(Aim of the exercise): In the records below, find each line holding the word "AMAG" and copy it.

(Record excerpts):

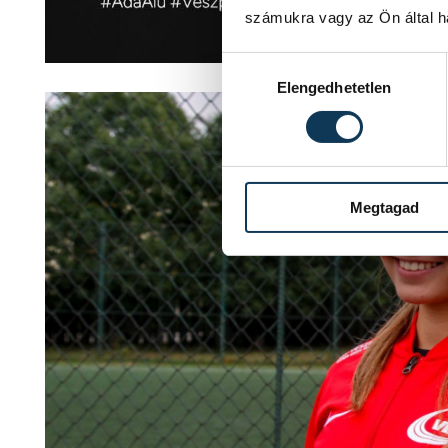
számukra vagy az Ön által ha
Hozzájárulás kiválasztása
Elengedhetetlen
Megtagad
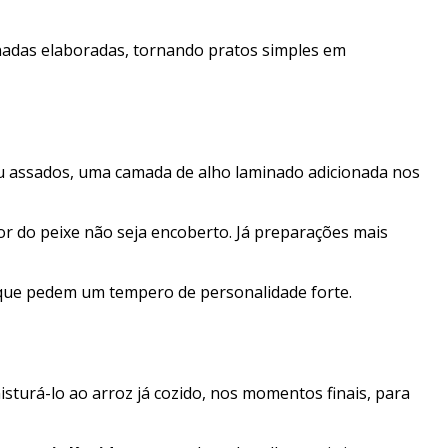
rinadas elaboradas, tornando pratos simples em
u assados, uma camada de alho laminado adicionada nos
or do peixe não seja encoberto. Já preparações mais
s que pedem um tempero de personalidade forte.
isturá-lo ao arroz já cozido, nos momentos finais, para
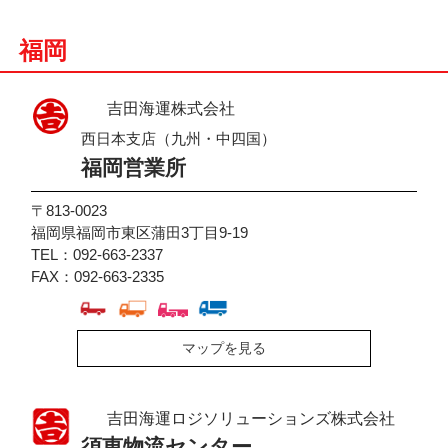
福岡
吉田海運株式会社
西日本支店（九州・中四国）
福岡営業所
〒813-0023
福岡県福岡市東区蒲田3丁目9-19
TEL：092-663-2337
FAX：092-663-2335
マップを見る
吉田海運ロジソリューションズ株式会社
須恵物流センター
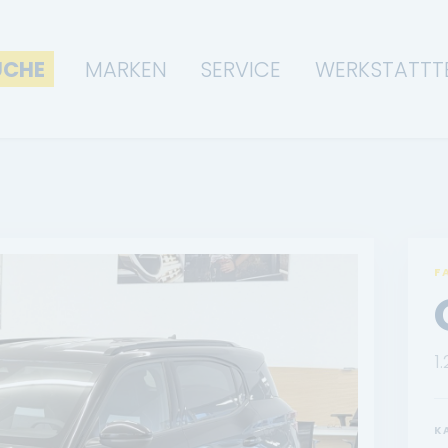
UCHE
MARKEN
SERVICE
WERKSTATTT
F
1
K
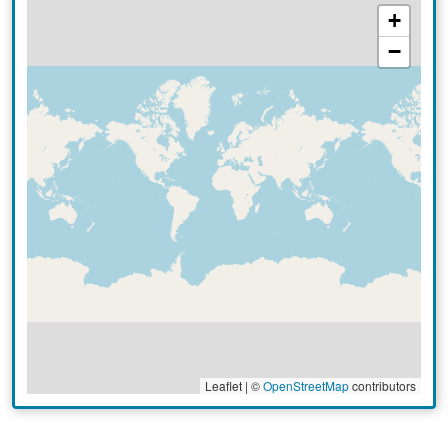
+
−
Leaflet | ©
OpenStreetMap
contributors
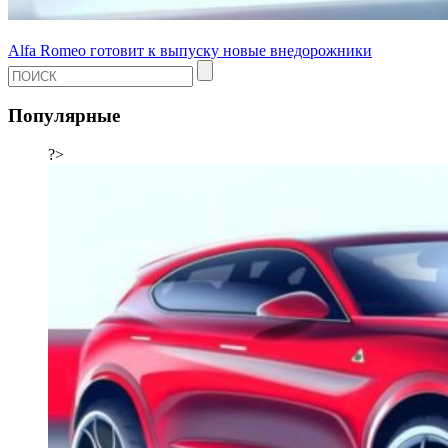
Alfa Romeo готовит к выпуску новые внедорожники
Популярные
?>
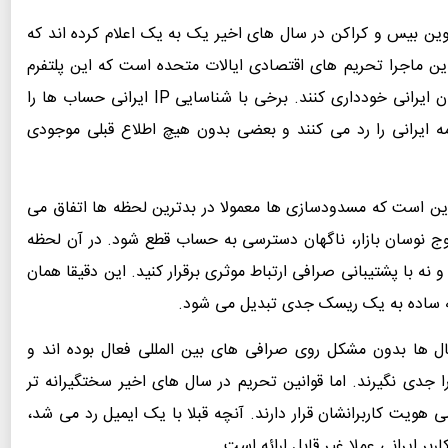
وین بیس و کراکن در سال های اخیر یک به یک اعلام کرده اند که
این ماجرا تحریم های اقتصادی ایالات متحده است که این پلتفرم
ها را ملزم می کند از ارائه هرگونه خدمات مالی به کاربران ایرانی خودداری کنند. برخی با شناسایی IP ایرانی حساب ها را
مه ایرانی را رد می کنند و بعضی بدون هیچ اطلاع قبلی موجودی
این است که مسدودسازی ها معمولا در بدترین لحظه ها اتفاق می
 اوج نوسان بازار، ناگهان دسترسی به حساب قطع شود. در آن لحظه
و نه با پشتیبانی صرافی ارتباط موثری برقرار کنید. این دقیقا همان
له ساده به یک ریسک جدی تبدیل می شود.
ال ها بدون مشکل روی صرافی های بین المللی فعال بوده اند و
ی نگیرند. اما قوانین تحریم در سال های اخیر سختگیرانه تر
ویت کاربرانشان قرار دارند. آنچه قبلا با یک ایمیل رد می شد،
بر ایرانی عملا غیر قابل ارائه است.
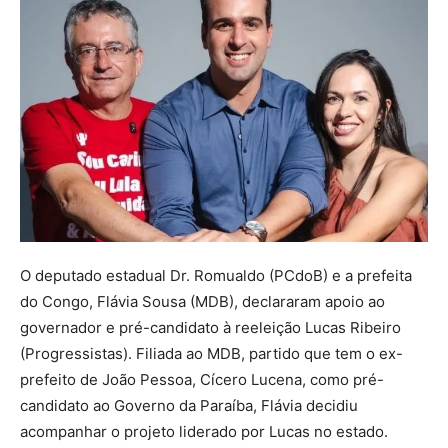
O deputado estadual Dr. Romualdo (PCdoB) e a prefeita
do Congo, Flávia Sousa (MDB), declararam apoio ao
governador e pré-candidato à reeleição Lucas Ribeiro
(Progressistas). Filiada ao MDB, partido que tem o ex-
prefeito de João Pessoa, Cícero Lucena, como pré-
candidato ao Governo da Paraíba, Flávia decidiu
acompanhar o projeto liderado por Lucas no estado.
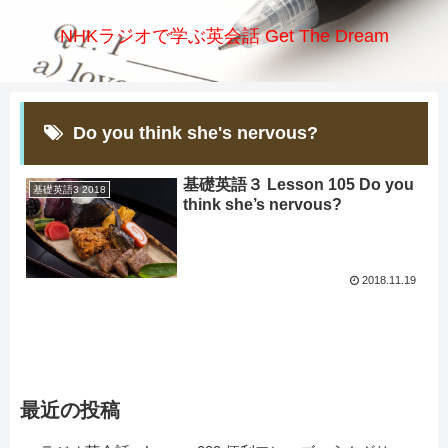
NHKラジオで学ぶ英会話 Get The Dream
Do you think she's nervous?
基礎英語３ Lesson 105 Do you
基礎英語3 2018
think she’s nervous?
2018.11.19
最近の投稿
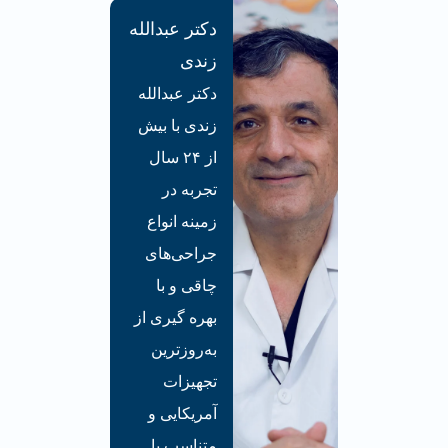
دکتر عبدالله
زندی
دکتر عبدالله
زندی با بیش
از ۲۴ سال
تجربه در
زمینه انواع
جراحی‌های
چاقی و با
بهره گیری از
به‌روزترین
تجهیزات
آمریکایی و
متناسب با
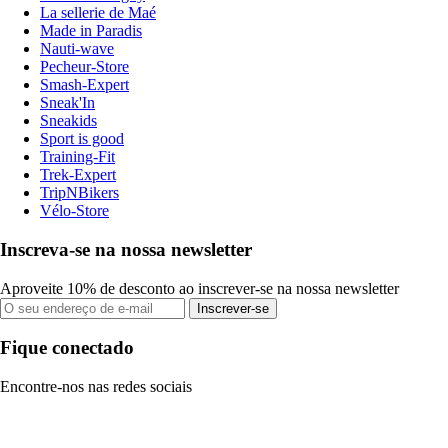
La sellerie de Maé
Made in Paradis
Nauti-wave
Pecheur-Store
Smash-Expert
Sneak'In
Sneakids
Sport is good
Training-Fit
Trek-Expert
TripNBikers
Vélo-Store
Inscreva-se na nossa newsletter
Aproveite 10% de desconto ao inscrever-se na nossa newsletter
Inscrever-se
Fique conectado
Encontre-nos nas redes sociais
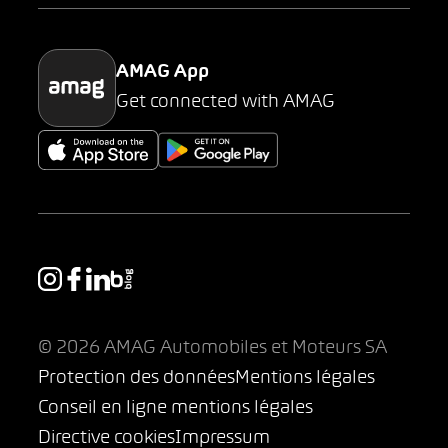
Parking
AMAG App
Get connected with AMAG
© 2026 AMAG Automobiles et Moteurs SA
Protection des données
Mentions légales
Conseil en ligne mentions légales
Directive cookies
Impressum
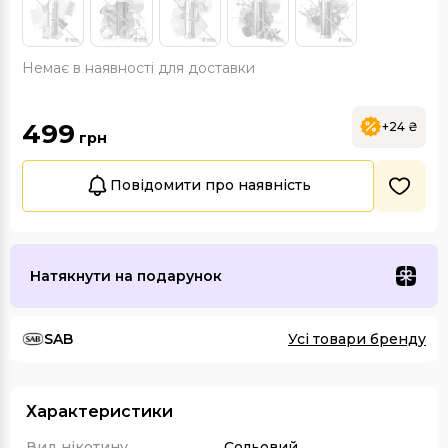
Немає в наявності для доставки
499
+24 ₴
грн
Повідомити про наявність
Натякнути на подарунок
SAB
Усі товари бренду
Характеристики
Вид нікотину
Сольовий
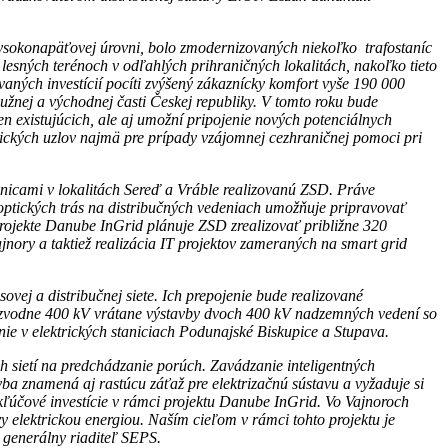
vysokonapäťovej úrovni, bolo zmodernizovaných niekoľko trafostaníc
lesných terénoch v
odľahlých prihraničných
lokalitách, nakoľko tieto
vaných investícií pocíti zvýšený zákaznícky komfort vyše 190 000
žnej a východnej časti Českej republiky.
V tomto roku bude
en existujúcich, ale aj umožní pripojenie nových potenciálnych
trických uzlov najmä pre prípady vzájomnej cezhraničnej pomoci pri
tanicami v lokalitách Sereď a Vráble realizovanú ZSD. Práve
a optických trás na distribučných vedeniach umožňuje pripravovať
projekte Danube InGrid plánuje ZSD zrealizovať približne 320
jnory a taktiež realizácia IT projektov zameraných na smart grid
vej a distribučnej siete. Ich prepojenie bude realizované
rozvodne 400 kV vrátane výstavby dvoch 400 kV nadzemných vedení so
nie v elektrických staniciach Podunajské Biskupice a Stupava.
ch sietí na predchádzanie porúch. Zavádzanie inteligentných
avba znamená aj rastúcu záťaž pre elektrizačnú sústavu a vyžaduje si
né kľúčové investície v rámci projektu Danube InGrid. Vo Vajnoroch
 elektrickou energiou. Naším cieľom v rámci tohto projektu je
a generálny riaditeľ SEPS.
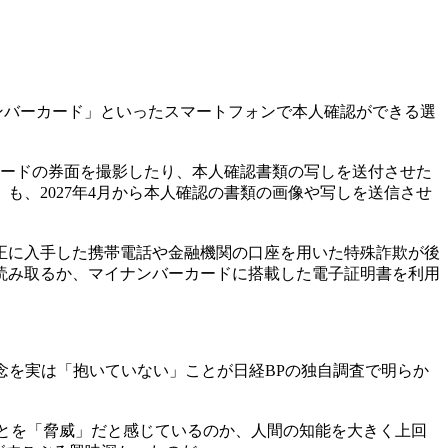
ナンバーカード」といったスマートフォンで本人確認ができる選
カードの券面を撮影したり、本人確認書類の写しを送付させた
、2027年4月から本人確認の書類の画像や写しを送信させ
正に入手した携帯電話や金融機関の口座を用いた特殊詐欺が後
読み取るか、マイナンバーカードに搭載した電子証明書を利用
念を実は「抱いていない」ことが日経BPの独自調査で明らか
ことを「脅威」だと感じているのか、人間の知能を大きく上回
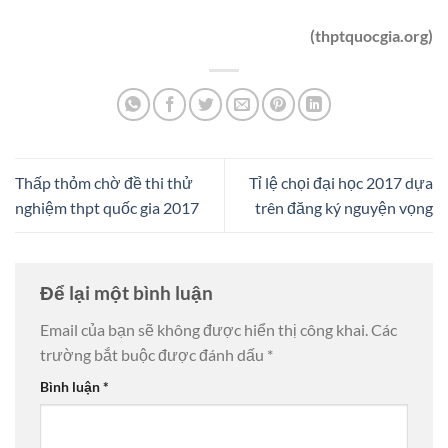
(thptquocgia.org)
Thấp thỏm chờ đề thi thử
Tỉ lệ chọi đại học 2017 dựa
nghiệm thpt quốc gia 2017
trên đăng ký nguyện vọng
Để lại một bình luận
Email của bạn sẽ không được hiển thị công khai.
Các
trường bắt buộc được đánh dấu
*
Bình luận
*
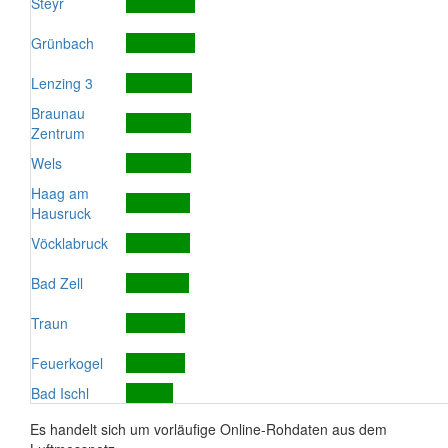
Steyr
Grünbach
Lenzing 3
Braunau
Zentrum
Wels
Haag am
Hausruck
Vöcklabruck
Bad Zell
Traun
Feuerkogel
Bad Ischl
Es handelt sich um vorläufige Online-Rohdaten aus dem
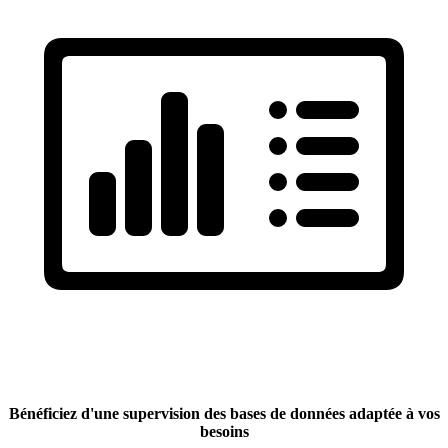
Bénéficiez d'une supervision des bases de données adaptée à vos
besoins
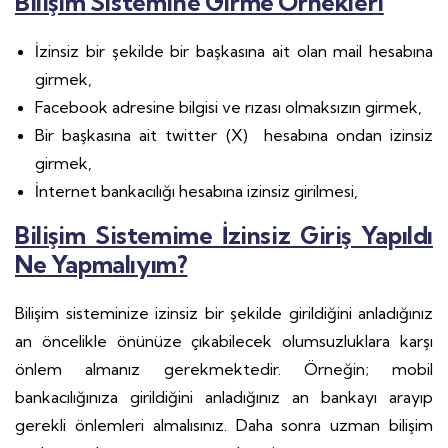
Bilişim Sistemine Girme Örnekleri
İzinsiz bir şekilde bir başkasına ait olan mail hesabına
girmek,
Facebook adresine bilgisi ve rızası olmaksızın girmek,
Bir başkasına ait twitter (X) hesabına ondan izinsiz
girmek,
İnternet bankacılığı hesabına izinsiz girilmesi,
Bilişim Sistemime İzinsiz Giriş Yapıldı
Ne Yapmalıyım?
Bilişim sisteminize izinsiz bir şekilde girildiğini anladığınız
an öncelikle önünüze çıkabilecek olumsuzluklara karşı
önlem almanız gerekmektedir. Örneğin; mobil
bankacılığınıza girildiğini anladığınız an bankayı arayıp
gerekli önlemleri almalısınız. Daha sonra uzman bilişim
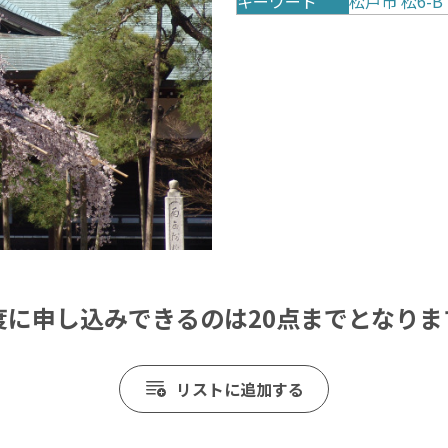
キーワード
松戸市
松6-B
度に申し込みできるのは20点までとなりま
リストに追加する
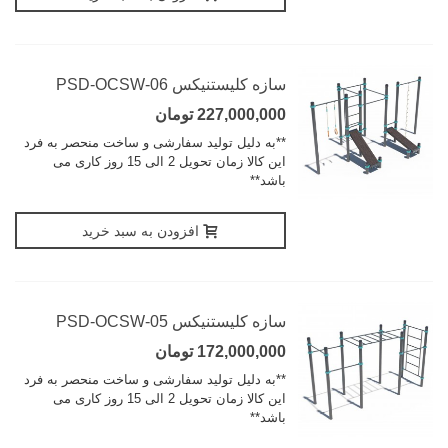
سازه کلیستنیکس PSD-OCSW-06
227,000,000 تومان
**به دلیل تولید سفارشی و ساخت منحصر به فرد
این کالا زمان تحویل 2 الی 15 روز کاری می
باشد**
افزودن به سبد خرید
سازه کلیستنیکس PSD-OCSW-05
172,000,000 تومان
**به دلیل تولید سفارشی و ساخت منحصر به فرد
این کالا زمان تحویل 2 الی 15 روز کاری می
باشد**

(Exercise solution):
AMAG App
Get connected with AMAG
© 2026 AMAG Automobiles et Moteurs SA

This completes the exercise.